It happens to every person that’s ever turned a pedal. When you’re younger, you have no idea of the concept, yet you still experience a feeling of loss. Getting dropped is almost as traumatic as being separated from your mom in the mall.
You may never have erectile issues, or suffer from a clitoris that could honestly care less anymore, but you will be dropped. You never remember the first time you were dropped but sadly, you always remember the last. “Getting Dropped” comes from the Latin words; Questus Stillaret. Loosely translated it means: When gel shots can’t make up for your utter lack of preparation.
2012 was a magical year for me. It seemed as though I couldn’t help but to get dropped. I felt prepared, rested and mechanically sound, yet when the pace rose or the road went vertical, I lost the scent of the pack. The only proof I had that my group was still on the road was the banana peels I would see intermittently browning.
Once I noticed a trend forming I tried to no avail to hold onto wheels for as much was humanly possible. In order to not completely blow up, I would sit up. My tactic could be seen as doing damage control, or more accurately just getting dropped. I did a mountain bike race last year where the victors were already on their 3rd helping of barbeque, when I crossed the line. I don’t like barbeque anyway, but that wasn’t the point. It was a pro-am event, so I expected it, but if you’re a competitor it still burns just a little.

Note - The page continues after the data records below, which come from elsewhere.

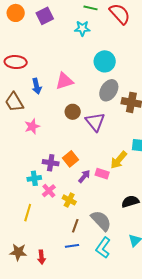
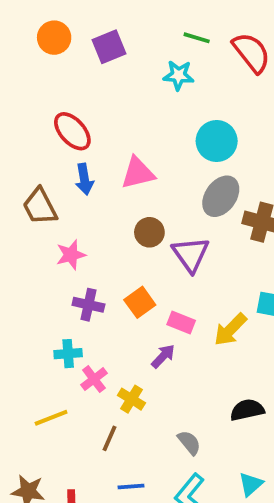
red ellipse: (16, 62) -> (72, 131), moved, turned 40
orange square: (71, 159) -> (140, 302), moved
purple cross: (51, 163) -> (88, 305), moved
pink rectangle: (102, 174) -> (181, 323), moved
yellow line: (28, 213) -> (51, 418), turned 48
gray semicircle: (101, 221) -> (189, 443), size x0.6
brown line: (75, 226) -> (109, 438), moved

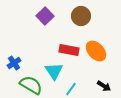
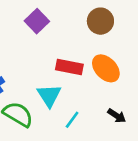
brown circle: (81, 16) -> (100, 21), moved

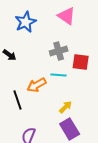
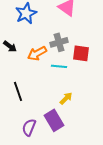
orange arrow: (37, 85) -> (37, 53), moved
purple rectangle: (70, 129) -> (54, 120), moved

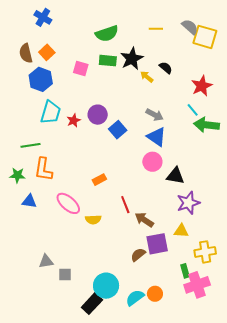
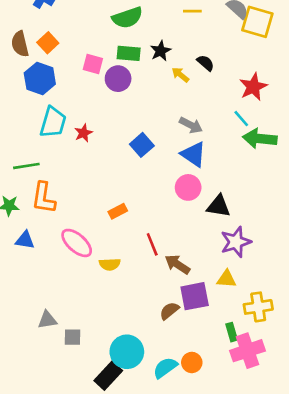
black star: (132, 59) -> (161, 51), size x0.7
purple circle: (98, 115) -> (118, 79), moved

I did find however find solace off the back. I accepted my fate and cruised into the sandwich spots of the season as confidently as I would’ve, if I had led the peloton. I did find strength in being weak oddly enough. When you’re blowing all over the road without the protection of the group it forces you to dig in and get through. I did some of my best thinking when the horizon was clear. I don’t cherish the position, but I do understand that not everyday/month/year can be yours. That’s just life in the peloton. You take your licks, re-tweak your training and maybe layoff the full stacks, because each ride on the calendar gives you an opportunity to lessen that gap.